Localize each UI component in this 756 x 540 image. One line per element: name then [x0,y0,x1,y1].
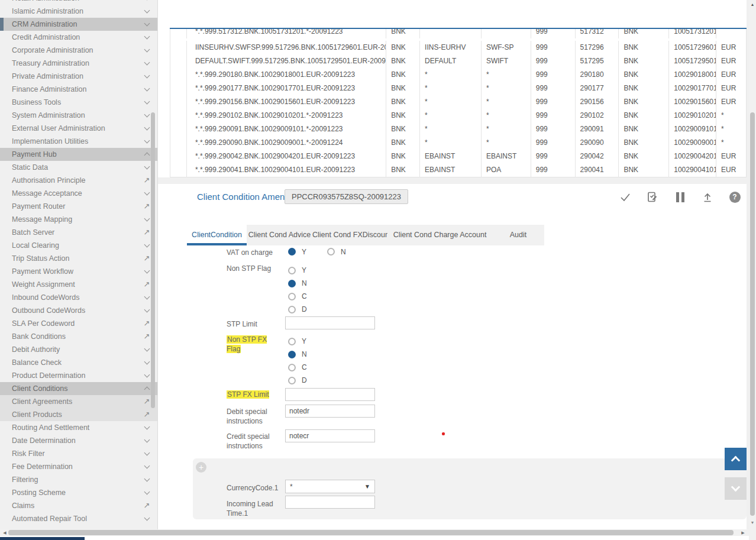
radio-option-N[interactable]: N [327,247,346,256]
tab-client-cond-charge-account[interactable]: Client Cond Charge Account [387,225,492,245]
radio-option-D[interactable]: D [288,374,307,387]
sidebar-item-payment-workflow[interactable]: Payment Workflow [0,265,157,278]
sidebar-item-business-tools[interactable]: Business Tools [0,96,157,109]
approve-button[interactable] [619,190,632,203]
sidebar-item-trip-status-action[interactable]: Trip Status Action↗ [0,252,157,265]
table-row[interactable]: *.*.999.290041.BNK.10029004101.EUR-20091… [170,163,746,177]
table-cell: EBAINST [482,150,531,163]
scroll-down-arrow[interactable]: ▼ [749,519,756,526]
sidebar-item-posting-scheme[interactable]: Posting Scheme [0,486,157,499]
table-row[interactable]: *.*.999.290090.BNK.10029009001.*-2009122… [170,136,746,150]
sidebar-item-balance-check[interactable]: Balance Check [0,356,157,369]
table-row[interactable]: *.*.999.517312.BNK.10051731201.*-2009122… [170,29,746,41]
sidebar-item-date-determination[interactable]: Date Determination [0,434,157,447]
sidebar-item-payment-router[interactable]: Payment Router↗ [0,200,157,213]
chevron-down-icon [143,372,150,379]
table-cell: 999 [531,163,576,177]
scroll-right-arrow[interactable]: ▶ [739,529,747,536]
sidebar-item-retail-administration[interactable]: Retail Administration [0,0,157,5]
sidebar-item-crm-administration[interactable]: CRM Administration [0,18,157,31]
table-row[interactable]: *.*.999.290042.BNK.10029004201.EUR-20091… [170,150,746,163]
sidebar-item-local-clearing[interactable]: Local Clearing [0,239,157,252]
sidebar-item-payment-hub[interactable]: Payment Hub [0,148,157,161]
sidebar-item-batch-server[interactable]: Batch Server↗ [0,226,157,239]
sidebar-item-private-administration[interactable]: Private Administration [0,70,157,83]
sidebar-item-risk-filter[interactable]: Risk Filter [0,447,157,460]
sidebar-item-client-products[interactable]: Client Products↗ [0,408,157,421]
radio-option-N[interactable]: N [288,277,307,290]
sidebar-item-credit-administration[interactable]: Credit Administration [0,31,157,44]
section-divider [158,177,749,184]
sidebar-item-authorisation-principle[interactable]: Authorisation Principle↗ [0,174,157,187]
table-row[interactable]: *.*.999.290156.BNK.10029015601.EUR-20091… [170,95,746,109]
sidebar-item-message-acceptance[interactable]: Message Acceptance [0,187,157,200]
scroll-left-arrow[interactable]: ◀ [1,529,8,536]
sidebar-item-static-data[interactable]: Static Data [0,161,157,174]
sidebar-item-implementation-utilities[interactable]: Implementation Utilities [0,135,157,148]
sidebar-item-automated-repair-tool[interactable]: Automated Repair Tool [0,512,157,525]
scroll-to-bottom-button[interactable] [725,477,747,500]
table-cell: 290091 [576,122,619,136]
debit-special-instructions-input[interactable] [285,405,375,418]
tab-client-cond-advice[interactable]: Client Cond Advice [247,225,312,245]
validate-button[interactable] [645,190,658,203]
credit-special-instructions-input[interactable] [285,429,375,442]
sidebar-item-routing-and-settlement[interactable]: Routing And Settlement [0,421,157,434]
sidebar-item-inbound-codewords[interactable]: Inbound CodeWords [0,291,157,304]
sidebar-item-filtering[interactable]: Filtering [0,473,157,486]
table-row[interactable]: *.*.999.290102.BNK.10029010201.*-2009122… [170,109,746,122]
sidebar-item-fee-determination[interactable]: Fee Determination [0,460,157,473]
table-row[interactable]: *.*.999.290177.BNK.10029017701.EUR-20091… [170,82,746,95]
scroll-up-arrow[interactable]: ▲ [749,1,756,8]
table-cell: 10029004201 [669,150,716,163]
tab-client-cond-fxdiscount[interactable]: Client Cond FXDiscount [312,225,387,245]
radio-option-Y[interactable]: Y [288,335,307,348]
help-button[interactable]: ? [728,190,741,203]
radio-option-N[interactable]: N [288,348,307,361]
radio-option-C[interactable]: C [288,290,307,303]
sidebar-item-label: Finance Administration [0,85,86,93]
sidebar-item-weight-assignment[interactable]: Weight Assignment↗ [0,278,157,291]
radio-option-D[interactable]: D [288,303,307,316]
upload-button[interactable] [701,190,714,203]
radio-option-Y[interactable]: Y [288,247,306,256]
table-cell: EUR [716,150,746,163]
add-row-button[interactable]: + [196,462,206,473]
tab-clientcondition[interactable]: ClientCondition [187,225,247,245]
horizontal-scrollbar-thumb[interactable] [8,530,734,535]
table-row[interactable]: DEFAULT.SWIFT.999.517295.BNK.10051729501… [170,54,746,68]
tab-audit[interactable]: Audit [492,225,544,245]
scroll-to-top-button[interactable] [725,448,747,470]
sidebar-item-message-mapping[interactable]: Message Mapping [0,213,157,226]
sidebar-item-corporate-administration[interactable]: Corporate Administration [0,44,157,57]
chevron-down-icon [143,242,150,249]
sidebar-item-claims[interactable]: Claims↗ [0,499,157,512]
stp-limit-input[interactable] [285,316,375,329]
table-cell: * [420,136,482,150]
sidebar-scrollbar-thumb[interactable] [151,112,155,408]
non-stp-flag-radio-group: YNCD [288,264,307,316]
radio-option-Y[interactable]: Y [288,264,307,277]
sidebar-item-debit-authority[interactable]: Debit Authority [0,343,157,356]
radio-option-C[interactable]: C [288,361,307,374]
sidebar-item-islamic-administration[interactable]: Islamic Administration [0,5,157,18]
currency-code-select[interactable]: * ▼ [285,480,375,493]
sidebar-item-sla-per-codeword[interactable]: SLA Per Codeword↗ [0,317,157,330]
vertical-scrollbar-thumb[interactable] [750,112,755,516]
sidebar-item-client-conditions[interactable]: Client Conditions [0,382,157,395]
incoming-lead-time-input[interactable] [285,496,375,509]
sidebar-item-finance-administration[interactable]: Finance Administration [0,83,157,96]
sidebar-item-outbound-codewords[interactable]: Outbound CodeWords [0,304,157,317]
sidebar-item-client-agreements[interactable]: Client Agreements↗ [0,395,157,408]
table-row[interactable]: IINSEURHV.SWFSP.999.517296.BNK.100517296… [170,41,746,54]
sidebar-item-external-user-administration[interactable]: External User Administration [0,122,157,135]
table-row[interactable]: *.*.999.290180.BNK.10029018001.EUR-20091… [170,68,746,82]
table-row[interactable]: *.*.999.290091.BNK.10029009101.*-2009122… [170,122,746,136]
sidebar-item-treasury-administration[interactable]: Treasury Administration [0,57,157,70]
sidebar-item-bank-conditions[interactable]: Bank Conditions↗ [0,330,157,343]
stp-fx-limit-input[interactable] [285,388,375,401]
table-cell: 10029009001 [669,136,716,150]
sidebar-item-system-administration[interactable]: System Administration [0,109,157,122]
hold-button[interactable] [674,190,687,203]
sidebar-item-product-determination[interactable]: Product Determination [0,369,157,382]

════

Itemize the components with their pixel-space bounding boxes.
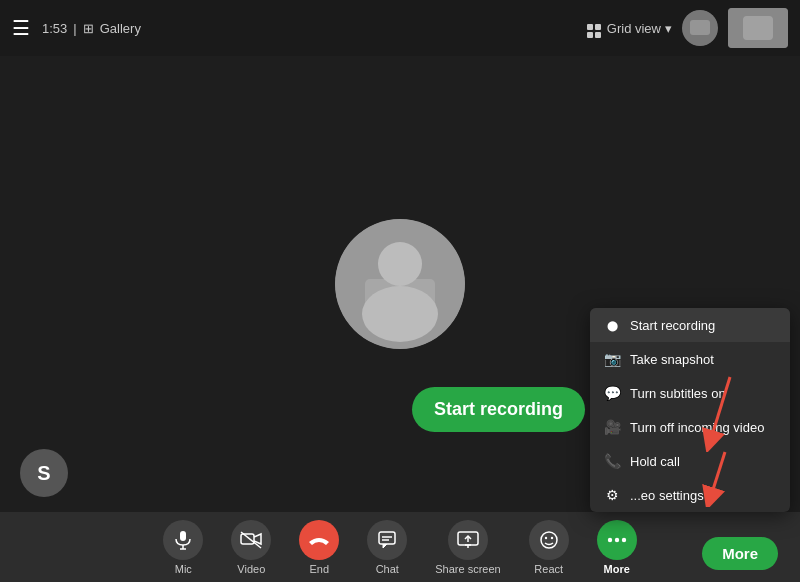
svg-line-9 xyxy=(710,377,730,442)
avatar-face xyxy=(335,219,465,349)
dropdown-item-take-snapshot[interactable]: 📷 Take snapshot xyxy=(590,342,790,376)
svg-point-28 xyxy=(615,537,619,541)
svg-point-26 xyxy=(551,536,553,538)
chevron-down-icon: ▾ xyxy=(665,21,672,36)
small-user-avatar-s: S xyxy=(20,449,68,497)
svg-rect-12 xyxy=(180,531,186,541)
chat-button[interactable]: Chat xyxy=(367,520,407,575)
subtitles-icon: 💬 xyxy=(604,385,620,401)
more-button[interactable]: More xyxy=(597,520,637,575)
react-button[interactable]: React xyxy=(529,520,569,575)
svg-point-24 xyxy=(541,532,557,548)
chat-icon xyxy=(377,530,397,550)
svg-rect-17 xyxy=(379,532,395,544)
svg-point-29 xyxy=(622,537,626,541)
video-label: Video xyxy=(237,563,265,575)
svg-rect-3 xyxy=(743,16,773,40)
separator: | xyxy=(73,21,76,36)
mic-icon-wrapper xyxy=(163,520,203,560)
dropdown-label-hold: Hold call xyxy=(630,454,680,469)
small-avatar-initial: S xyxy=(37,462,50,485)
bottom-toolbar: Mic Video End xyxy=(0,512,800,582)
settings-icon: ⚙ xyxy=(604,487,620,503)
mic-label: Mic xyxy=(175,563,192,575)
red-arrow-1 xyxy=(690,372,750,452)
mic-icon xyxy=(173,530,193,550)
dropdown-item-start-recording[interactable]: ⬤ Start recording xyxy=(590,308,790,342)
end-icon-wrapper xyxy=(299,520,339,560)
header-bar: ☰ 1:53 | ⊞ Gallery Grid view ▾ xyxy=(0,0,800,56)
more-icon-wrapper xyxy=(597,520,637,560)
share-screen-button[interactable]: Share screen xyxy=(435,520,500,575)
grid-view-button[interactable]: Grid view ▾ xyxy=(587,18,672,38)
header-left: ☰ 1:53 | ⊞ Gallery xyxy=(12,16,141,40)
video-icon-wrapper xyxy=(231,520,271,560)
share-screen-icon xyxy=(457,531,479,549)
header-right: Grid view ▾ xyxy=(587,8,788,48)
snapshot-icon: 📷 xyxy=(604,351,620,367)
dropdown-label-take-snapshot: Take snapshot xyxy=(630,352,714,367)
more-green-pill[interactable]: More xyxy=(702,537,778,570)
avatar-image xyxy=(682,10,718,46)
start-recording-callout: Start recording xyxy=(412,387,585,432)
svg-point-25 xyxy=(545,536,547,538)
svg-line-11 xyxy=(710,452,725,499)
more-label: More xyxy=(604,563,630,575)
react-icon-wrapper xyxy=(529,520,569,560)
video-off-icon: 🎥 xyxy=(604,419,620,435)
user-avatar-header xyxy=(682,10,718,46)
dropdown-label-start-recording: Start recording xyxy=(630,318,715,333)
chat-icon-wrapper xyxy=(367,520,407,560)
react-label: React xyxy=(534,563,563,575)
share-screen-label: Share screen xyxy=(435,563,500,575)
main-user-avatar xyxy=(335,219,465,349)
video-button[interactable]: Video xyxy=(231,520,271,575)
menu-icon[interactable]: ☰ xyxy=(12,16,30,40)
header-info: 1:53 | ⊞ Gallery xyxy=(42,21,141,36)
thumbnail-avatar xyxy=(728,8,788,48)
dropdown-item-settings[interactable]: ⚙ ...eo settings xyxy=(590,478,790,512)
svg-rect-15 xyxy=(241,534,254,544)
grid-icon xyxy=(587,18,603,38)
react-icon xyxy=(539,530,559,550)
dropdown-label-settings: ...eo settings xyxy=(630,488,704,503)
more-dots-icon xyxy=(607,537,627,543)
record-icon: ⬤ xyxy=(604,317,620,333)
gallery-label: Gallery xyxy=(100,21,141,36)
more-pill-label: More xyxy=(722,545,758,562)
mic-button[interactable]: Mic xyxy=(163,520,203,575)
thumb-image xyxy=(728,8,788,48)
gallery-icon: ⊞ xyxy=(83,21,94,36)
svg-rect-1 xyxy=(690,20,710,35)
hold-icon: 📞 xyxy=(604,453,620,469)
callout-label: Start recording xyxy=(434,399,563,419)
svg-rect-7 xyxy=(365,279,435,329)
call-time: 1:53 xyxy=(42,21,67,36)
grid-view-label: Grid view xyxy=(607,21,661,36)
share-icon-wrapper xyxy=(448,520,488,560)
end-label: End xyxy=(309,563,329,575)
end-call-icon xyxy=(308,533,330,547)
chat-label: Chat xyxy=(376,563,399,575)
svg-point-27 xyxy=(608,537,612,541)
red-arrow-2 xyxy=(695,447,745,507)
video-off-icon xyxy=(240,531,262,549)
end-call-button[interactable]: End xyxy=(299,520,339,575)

════

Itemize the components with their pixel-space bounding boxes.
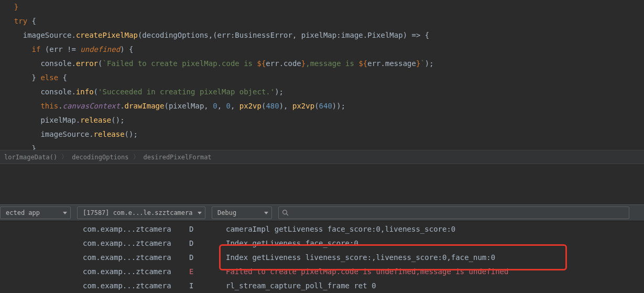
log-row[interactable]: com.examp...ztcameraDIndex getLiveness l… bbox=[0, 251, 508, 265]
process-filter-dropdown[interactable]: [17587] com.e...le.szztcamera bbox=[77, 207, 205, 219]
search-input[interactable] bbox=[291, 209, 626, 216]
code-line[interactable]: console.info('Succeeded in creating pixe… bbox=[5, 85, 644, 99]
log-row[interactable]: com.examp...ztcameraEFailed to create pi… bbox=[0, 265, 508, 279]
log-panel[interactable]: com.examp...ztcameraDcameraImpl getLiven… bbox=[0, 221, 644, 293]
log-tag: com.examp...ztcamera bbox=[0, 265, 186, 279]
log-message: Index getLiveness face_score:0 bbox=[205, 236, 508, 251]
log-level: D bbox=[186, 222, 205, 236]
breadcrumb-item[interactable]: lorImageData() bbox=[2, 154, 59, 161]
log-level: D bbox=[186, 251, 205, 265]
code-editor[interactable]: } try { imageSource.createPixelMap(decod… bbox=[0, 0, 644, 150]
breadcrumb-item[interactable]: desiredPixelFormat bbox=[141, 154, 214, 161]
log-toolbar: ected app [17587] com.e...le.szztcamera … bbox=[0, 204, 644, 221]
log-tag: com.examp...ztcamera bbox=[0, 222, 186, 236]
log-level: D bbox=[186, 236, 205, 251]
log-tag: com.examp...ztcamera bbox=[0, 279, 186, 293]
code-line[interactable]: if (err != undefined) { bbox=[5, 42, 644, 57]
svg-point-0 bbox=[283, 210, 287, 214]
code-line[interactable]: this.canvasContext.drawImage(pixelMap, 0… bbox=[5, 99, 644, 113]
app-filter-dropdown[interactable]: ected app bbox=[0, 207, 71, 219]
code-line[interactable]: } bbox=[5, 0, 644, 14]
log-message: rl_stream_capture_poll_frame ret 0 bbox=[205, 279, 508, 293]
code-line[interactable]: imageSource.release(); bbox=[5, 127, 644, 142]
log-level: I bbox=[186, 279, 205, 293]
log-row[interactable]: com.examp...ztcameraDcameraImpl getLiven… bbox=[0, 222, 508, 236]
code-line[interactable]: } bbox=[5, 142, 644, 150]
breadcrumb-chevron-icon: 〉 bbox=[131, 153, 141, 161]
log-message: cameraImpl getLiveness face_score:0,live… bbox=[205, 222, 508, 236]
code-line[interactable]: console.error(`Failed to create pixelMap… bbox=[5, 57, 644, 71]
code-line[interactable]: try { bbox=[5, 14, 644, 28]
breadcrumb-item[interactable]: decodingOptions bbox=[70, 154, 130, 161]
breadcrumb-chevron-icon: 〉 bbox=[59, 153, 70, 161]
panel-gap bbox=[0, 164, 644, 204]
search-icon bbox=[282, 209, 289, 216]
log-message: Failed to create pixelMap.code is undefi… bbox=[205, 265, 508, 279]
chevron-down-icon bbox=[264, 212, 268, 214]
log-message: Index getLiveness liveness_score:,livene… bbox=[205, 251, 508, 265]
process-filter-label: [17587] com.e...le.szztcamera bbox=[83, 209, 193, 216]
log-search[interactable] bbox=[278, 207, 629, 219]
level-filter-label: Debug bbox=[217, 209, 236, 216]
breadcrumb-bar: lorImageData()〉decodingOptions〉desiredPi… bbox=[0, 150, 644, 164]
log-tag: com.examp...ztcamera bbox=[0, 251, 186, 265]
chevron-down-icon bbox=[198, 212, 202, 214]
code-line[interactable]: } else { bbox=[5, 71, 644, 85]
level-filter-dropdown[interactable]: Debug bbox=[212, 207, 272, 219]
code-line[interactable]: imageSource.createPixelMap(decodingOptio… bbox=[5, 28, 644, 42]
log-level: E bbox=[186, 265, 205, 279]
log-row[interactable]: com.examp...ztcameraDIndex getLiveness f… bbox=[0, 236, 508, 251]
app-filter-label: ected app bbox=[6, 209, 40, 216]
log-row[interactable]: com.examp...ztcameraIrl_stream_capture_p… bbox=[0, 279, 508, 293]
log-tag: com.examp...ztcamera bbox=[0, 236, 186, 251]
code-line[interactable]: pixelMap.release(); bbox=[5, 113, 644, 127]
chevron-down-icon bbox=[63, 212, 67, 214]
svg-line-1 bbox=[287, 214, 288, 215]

════

• Problem details
Please return each line of the listing above that contains "imageSource".

• Answer to this task
code-editor[interactable]: } try { imageSource.createPixelMap(decod… bbox=[0, 0, 644, 150]
code-line[interactable]: imageSource.release(); bbox=[5, 127, 644, 142]
code-line[interactable]: imageSource.createPixelMap(decodingOptio… bbox=[5, 28, 644, 42]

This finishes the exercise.